Sauf que aujourd’hui, Nathalie a dit : « Oh là là, je n’ai que des gros dossiers aujourd’hui ! » J’ai ri. Je lui ai dit qu’elle ne pouvait pas me faire ça, me traiter de gros dossier. On était loin du mode automatique-pas-malade. Elle s’est justifiée alors, elle a dit qu’elle voulait dire par là que c’était lourd administrativement pour elle, en terme de papiers utilisés etc. Et j’étais bien d’accord avec elle. Je la charriais. Elle m’avait plue à avoir le culot de casser la routine du piqueur. Elle a continué à s’embourber dans une conversation drôle :

« Vous êtes végétarienne vous ?
– Non pas du tout pourquoi ?
– Ah désolée je dois vous confondre.
– Oui sûrement, mais pourquoi cette question ?
– Parce que j’ai envie de vous dire de manger un gros steak bien saignant après cette grosse prise de sang. Mais parfois je dis ça aux gens et ils me répondent qu’ils sont végétariens.
– En même temps manger un steak là maintenant à 9h du matin ?
– Non non ce midi »
Elle était vraiment drôle cette Nathalie. Je n’aime pas trop quand ça saigne trop en vrai, mais je n’ai rien dit, pour ne pas la décevoir.

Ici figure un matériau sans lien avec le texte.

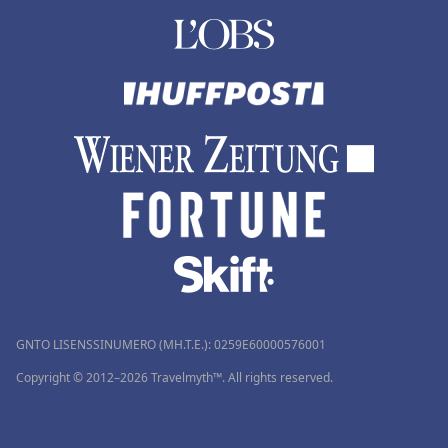
GNTO LISENSSINUMERO (MH.T.E.): 0259Ε60000576001
Copyright © 2012–2026 Travelmyth™. All rights reserved.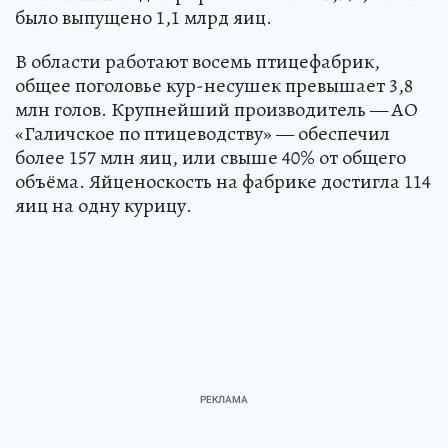
было выпущено 1,1 млрд яиц.
В области работают восемь птицефабрик,
общее поголовье кур-несушек превышает 3,8
млн голов. Крупнейший производитель — АО
«Галичское по птицеводству» — обеспечил
более 157 млн яиц, или свыше 40% от общего
объёма. Яйценоскость на фабрике достигла 114
яиц на одну курицу.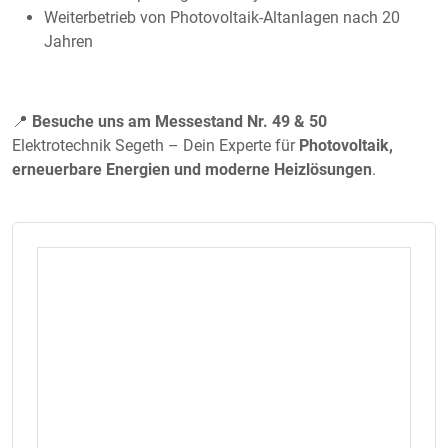
Weiterbetrieb von Photovoltaik-Altanlagen nach 20
Jahren
📍
Besuche uns am Messestand Nr. 49 & 50
Elektrotechnik Segeth – Dein Experte für
Photovoltaik,
erneuerbare Energien und moderne Heizlösungen
.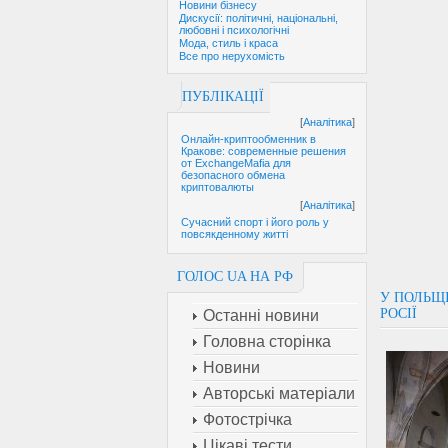
Новини бізнесу
Дискусії: політичні, національні,
любовні і психологічні
Мода, стиль і краса
Все про нерухомість
ПУБЛІКАЦІЇ
[
Аналітика
]
Онлайн-криптообменник в
Кракове: современные решения
от ExchangeMafia для
безопасного обмена
криптовалюты
[
Аналітика
]
Сучасний спорт і його роль у
повсякденному житті
ГОЛОС UA НА РФ
У ПОЛЬЩІ
РОСІЇ
Останні новини
Головна сторінка
Новини
Авторські матеріали
Фотострічка
Цікаві тести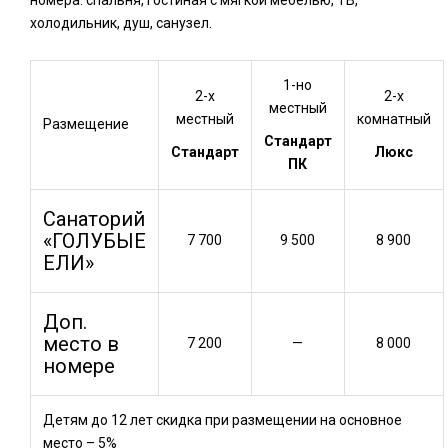
холодильник, душ, санузел.
1-но
2-х
2-х
местный
местный
комнатный
Размещение
Стандарт
Стандарт
Люкс
ПК
Санаторий
«ГОЛУБЫЕ
7 700
9 500
8 900
ЕЛИ»
Доп.
место в
7 200
—
8 000
номере
Детям до 12 лет скидка при размещении на основное
место – 5%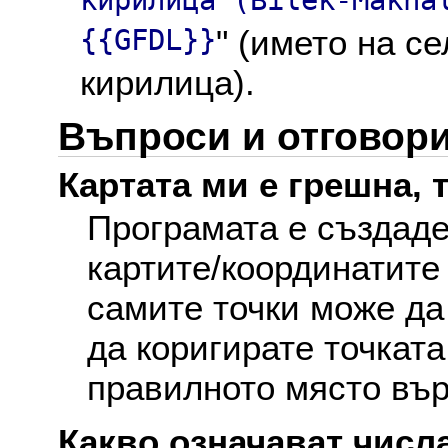
кирилица (Bilek-Makha
{{GFDL}}
" (името на с
кирилица).
Въпроси и отговор
Картата ми е грешна, т
Програмата е създаде
картите/координатите
самите точки може да
да коригирате точката
правилното място вър
Какво означават числа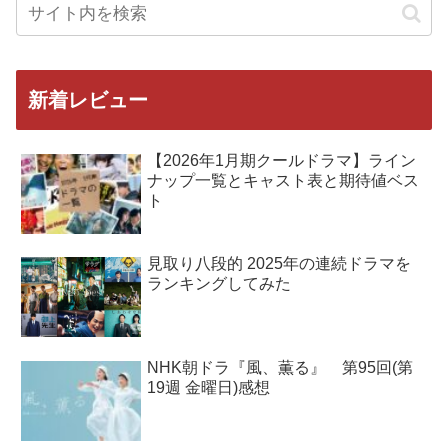
新着レビュー
【2026年1月期クールドラマ】ライン
ナップ一覧とキャスト表と期待値ベス
ト
見取り八段的 2025年の連続ドラマを
ランキングしてみた
NHK朝ドラ『風、薫る』 第95回(第
19週 金曜日)感想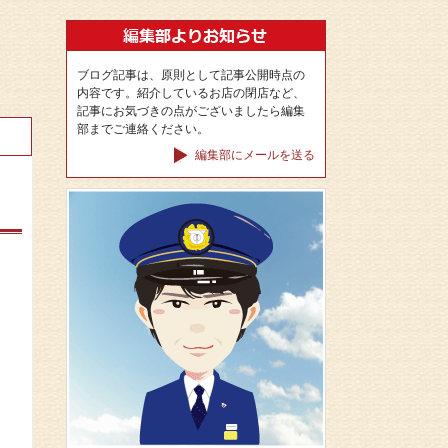
ブログ記事は、原則として記事公開時点の
内容です。紹介しているお店の閉店など、
記事にお気づきの点がございましたら編集
部までご連絡ください。
編集部にメールを送る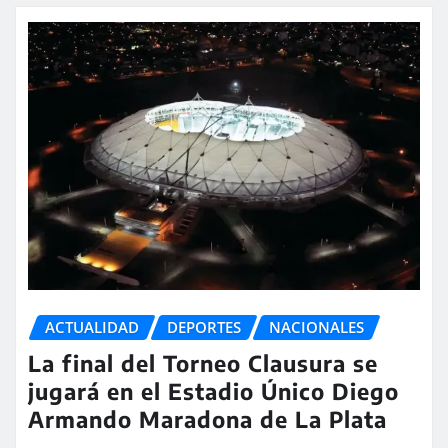
ACTUALIDAD
DEPORTES
NACIONALES
La final del Torneo Clausura se
jugará en el Estadio Único Diego
Armando Maradona de La Plata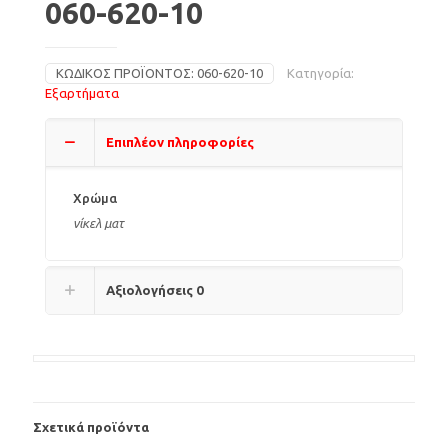
060-620-10
ΚΩΔΙΚΌΣ ΠΡΟΪΌΝΤΟΣ:
060-620-10
Κατηγορία:
Εξαρτήματα
Επιπλέον πληροφορίες
Χρώμα
νίκελ ματ
Αξιολογήσεις
0
Σχετικά προϊόντα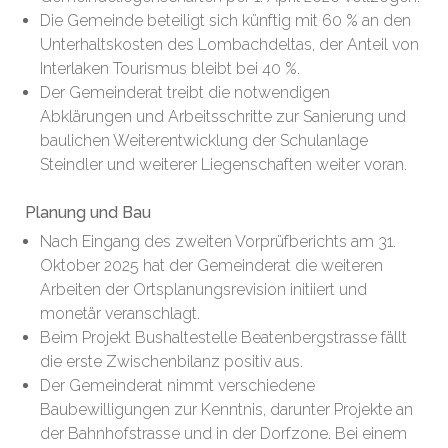
Die Gemeinde beteiligt sich künftig mit 60 % an den
Unterhaltskosten des Lombachdeltas, der Anteil von
Interlaken Tourismus bleibt bei 40 %.
Der Gemeinderat treibt die notwendigen
Abklärungen und Arbeitsschritte zur Sanierung und
baulichen Weiterentwicklung der Schulanlage
Steindler und weiterer Liegenschaften weiter voran.
Planung und Bau
Nach Eingang des zweiten Vorprüfberichts am 31.
Oktober 2025 hat der Gemeinderat die weiteren
Arbeiten der Ortsplanungsrevision initiiert und
monetär veranschlagt.
Beim Projekt Bushaltestelle Beatenbergstrasse fällt
die erste Zwischenbilanz positiv aus.
Der Gemeinderat nimmt verschiedene
Baubewilligungen zur Kenntnis, darunter Projekte an
der Bahnhofstrasse und in der Dorfzone. Bei einem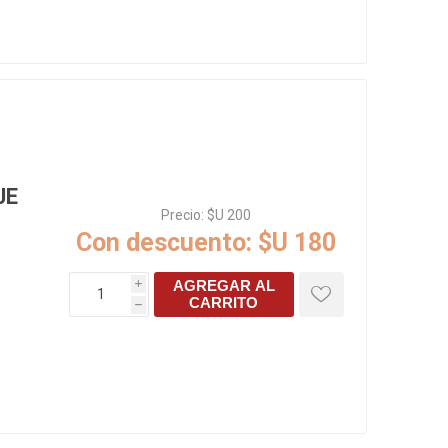
JE
Precio:
$U 200
Con descuento:
$U 180
AGREGAR AL
i
CARRITO
h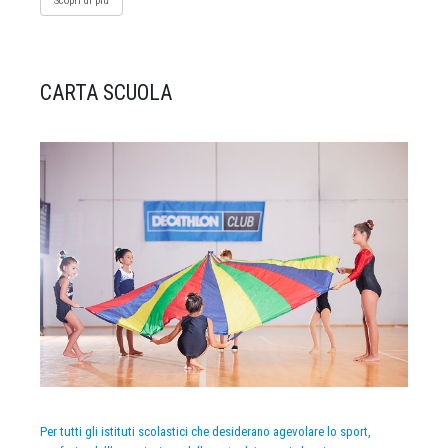
Scopri di più
CARTA SCUOLA
Per tutti gli istituti scolastici che desiderano agevolare lo sport,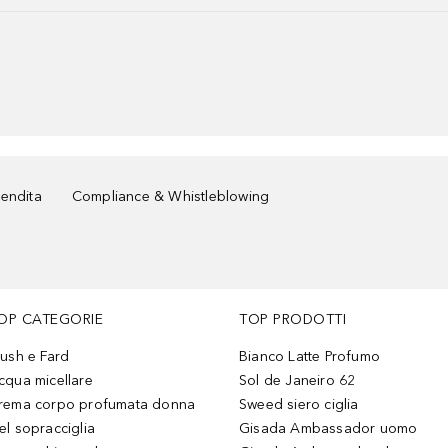
vendita
Compliance & Whistleblowing
OP CATEGORIE
TOP PRODOTTI
lush e Fard
Bianco Latte Profumo
cqua micellare
Sol de Janeiro 62
rema corpo profumata donna
Sweed siero ciglia
el sopracciglia
Gisada Ambassador uomo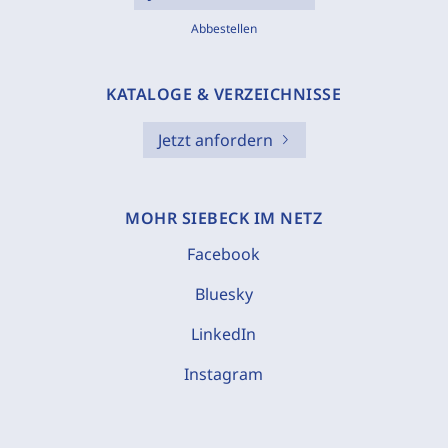
Abbestellen
KATALOGE & VERZEICHNISSE
Jetzt anfordern
MOHR SIEBECK IM NETZ
Facebook
Bluesky
LinkedIn
Instagram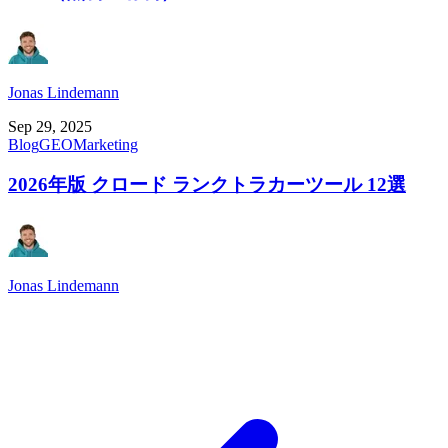
Jonas Lindemann
Sep 29, 2025
Blog
GEO
Marketing
2026年版 クロード ランクトラカーツール 12選
Jonas Lindemann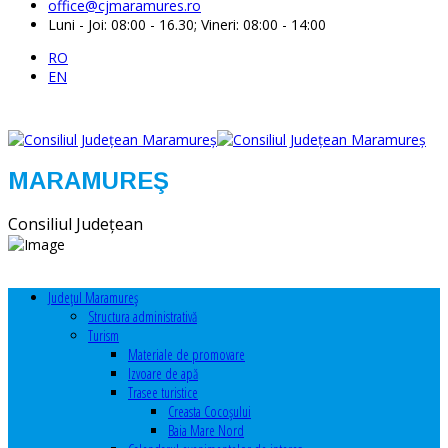
office@cjmaramures.ro
Luni - Joi: 08:00 - 16.30; Vineri: 08:00 - 14:00
RO
EN
MARAMUREŞ
Consiliul Judeţean
Judeţul Maramureş
Structura administrativă
Turism
Materiale de promovare
Izvoare de apă
Trasee turistice
Creasta Cocoșului
Baia Mare Nord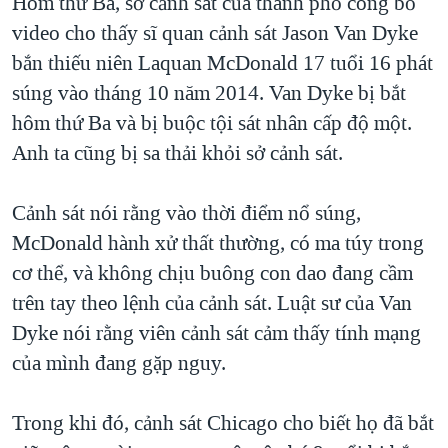
Hôm thứ Ba, sở cảnh sát của thành phố công bố
video cho thấy sĩ quan cảnh sát Jason Van Dyke
bắn thiếu niên Laquan McDonald 17 tuổi 16 phát
súng vào tháng 10 năm 2014. Van Dyke bị bắt
hôm thứ Ba và bị buộc tội sát nhân cấp độ một.
Anh ta cũng bị sa thải khỏi sở cảnh sát.
Cảnh sát nói rằng vào thời điểm nổ súng,
McDonald hành xử thất thường, có ma túy trong
cơ thể, và không chịu buông con dao đang cầm
trên tay theo lệnh của cảnh sát. Luật sư của Van
Dyke nói rằng viên cảnh sát cảm thấy tính mạng
của mình đang gặp nguy.
Trong khi đó, cảnh sát Chicago cho biết họ đã bắt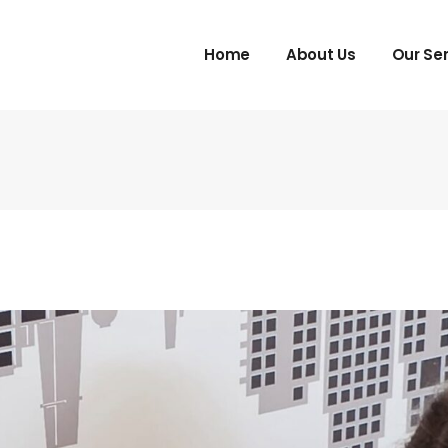
Home
About Us
Our Se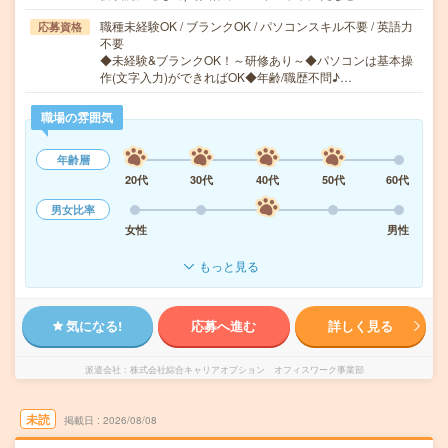
職種未経験OK / ブランクOK / パソコンスキル不要 / 英語力
応募資格
不要
◆未経験&ブランクOK！～研修あり～◆パソコンは基本操
作(文字入力)ができればOK◆年齢/職歴不問♪…
職場の雰囲気
年齢層
20代
30代
40代
50代
60代
男女比率
女性
男性
もっと見る
気になる!
応募へ進む
詳しく見る
派遣会社
株式会社綜合キャリアオプション オフィスワーク事業部
未読
掲載日
2026/08/08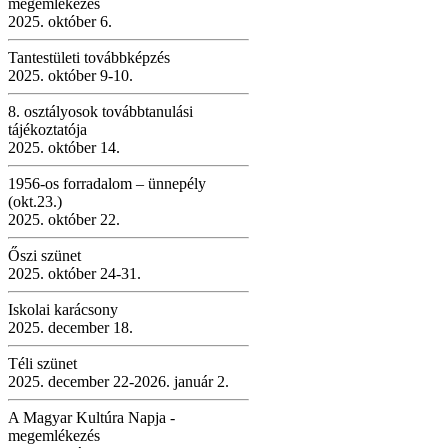
megemlékezés
2025. október 6.
Tantestületi továbbképzés
2025. október 9-10.
8. osztályosok továbbtanulási
tájékoztatója
2025. október 14.
1956-os forradalom – ünnepély
(okt.23.)
2025. október 22.
Őszi szünet
2025. október 24-31.
Iskolai karácsony
2025. december 18.
Téli szünet
2025. december 22-2026. január 2.
A Magyar Kultúra Napja -
megemlékezés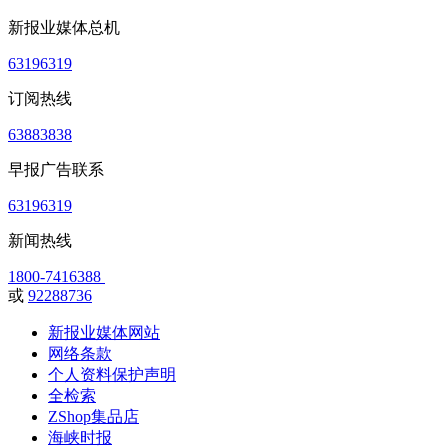
新报业媒体总机
63196319
订阅热线
63883838
早报广告联系
63196319
新闻热线
1800-7416388
或
92288736
新报业媒体网站
网络条款
个人资料保护声明
全检索
ZShop集品店
海峡时报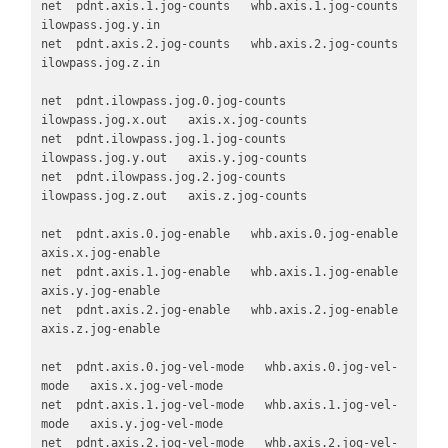
net  pdnt.axis.1.jog-counts   whb.axis.1.jog-counts   
ilowpass.jog.y.in

net  pdnt.axis.2.jog-counts   whb.axis.2.jog-counts   
ilowpass.jog.z.in

net  pdnt.ilowpass.jog.0.jog-counts   
ilowpass.jog.x.out   axis.x.jog-counts

net  pdnt.ilowpass.jog.1.jog-counts   
ilowpass.jog.y.out   axis.y.jog-counts

net  pdnt.ilowpass.jog.2.jog-counts   
ilowpass.jog.z.out   axis.z.jog-counts

net  pdnt.axis.0.jog-enable   whb.axis.0.jog-enable   
axis.x.jog-enable

net  pdnt.axis.1.jog-enable   whb.axis.1.jog-enable   
axis.y.jog-enable

net  pdnt.axis.2.jog-enable   whb.axis.2.jog-enable   
axis.z.jog-enable

net  pdnt.axis.0.jog-vel-mode   whb.axis.0.jog-vel-
mode   axis.x.jog-vel-mode

net  pdnt.axis.1.jog-vel-mode   whb.axis.1.jog-vel-
mode   axis.y.jog-vel-mode

net  pdnt.axis.2.jog-vel-mode   whb.axis.2.jog-vel-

Donc j’ai cru que c’est Nathalie qui marquerait cette journée, et qui serait l’objet du billet. Mais en fait après quelques heures, j’ai compris que c’était Françoise qui m’avait marquée. Françoise c’est celle qui vous enregistre vos ordonnances à l’accueil avant de voir Nathalie. Elle pose quelques questions administratives, puis plus personnelles en rapport avec les examens demandés. Et puis tout d’un coup pour une question, elle s’est rapproché fort de ma tête, pour me chuchoter brutalement : « Quel est votre poids ? »

J’ai été terriblement gênée par ce chuchotement. Qui n’en n’était pas un tellement il était audible. Pourquoi j’aurais préféré qu’il n’existe pas ? C’est pas une honte le poids si ? Ça se voit de toute façon non ? A la louche on peut facile dire combien quelqu’un pèse.

A force d’être malade aussi, de se prendre tout un tas de mains, doigts, aiguilles, tubes, ustensiles, sur le corps, dans le corps, on devient beaucoup moins pudique. On met le mode automatique. Protecteur aussi. Alors j’ai pas aimé que Françoise casse l’automatisme. Je me suis sentie coupable.

Coupable d’être grosse éventuellement.
Puis coupable d’être un gros dossier, par recoupement.

Je me suis empiffrée de gâteaux toute la journée maladivement.
J’ai pas mangé de steak bien saignant.